The mighty fall; it is an age-old story. We still get outraged after millennia of examples of our heroes letting us down. And that is what this is really about, isn't it? These people disappointed us. They did not live-up to the hopes we invested them with. People may be fascinated by the troubles of the likes of Britney Spears, but they aren't outraged by her fall from grace. Spitzer, on the other hand, was a hero to many people and they must now have their retribution. He is not the golden boy who will become the first Jewish president of the United States.

I admired many of the things Spitzer did while he was Attorney General, although I could see that much of what he did was done more for personal aggrandizement than for the public good. If someone's arrogance can be harnessed to do good, then why not accept their help, I figured. Spitzer's arrogance was always off-putting, however. I wouldn't want to hang around with him, but at least much of his bullying was directed at the bad guys.

But now Spitzer is brought-down by the fact that he used a prostitute and got caught doing so. Public officials must uphold the law, even if that law is rarely enforced. They must be above reproach, or their enemies will find out about their misdeeds and use them against them. Spitzer should know that. Nevertheless, the fact that he is being brought-down by this particular crime begs the question of why it is a crime for someone to pay someone else for sex, but it is not a crime for a third party to pay two people to have sex and then film it and make money off that film. Pornography is legal, and it constitutes paying people to have sex, but prostitution is illegal?

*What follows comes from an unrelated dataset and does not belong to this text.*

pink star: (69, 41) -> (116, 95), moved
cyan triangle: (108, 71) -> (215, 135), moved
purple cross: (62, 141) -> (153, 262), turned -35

Spitzer's wife and family certainly have a bone to pick with him over his relationship with the prostitute(s), and the citizens of New York have a bone to pick with him for being so arrogant that he thought he could get away with doing something he prosecuted others for. Good riddance to him, I say. Having said that, however, I have to wonder why this particular investigation was going on in the first place. Do the Feds really make a habit of targeting call girls and their pimps? Or was this a case of someone in the (highly partisan) Department of Justice getting the word that the pesky and ambitious Democratic governor of New York was using prostitutes and using that information to get rid of him.

So, I am not sure that the citizens of New York or the United States are served by this charade of righteous indignation over Spitzer's sexual habits. Prostitution is illegal and he should have known better, but this really is a petty reason to force anyone from office. Maybe it is time to review our laws on prostitution; I am not, however, holding my breath waiting for that to happen.

On the bright side, David Paterson seems to be an honorable man, and as a seasoned Albany politician, he will be able to work with Joe Bruno and Sheldon Silver, so the citizens of New York might actually get a more effective government out of this. Unfortunately, another supremely arrogant Attorney General would like to be governor. Andrew Cuomo is difficult to stomach in his current job; higher office will only make him more insufferable. Maybe the DOJ can dig something up on him. If the Republicans are going to abuse their power to get rid of Democrats, we can at least point them at ones no one really likes.

I shouldn't be advocating the use of bullies to take-down other bullies though. Today's news should teach me that, if nothing else. Good luck Governor Paterson.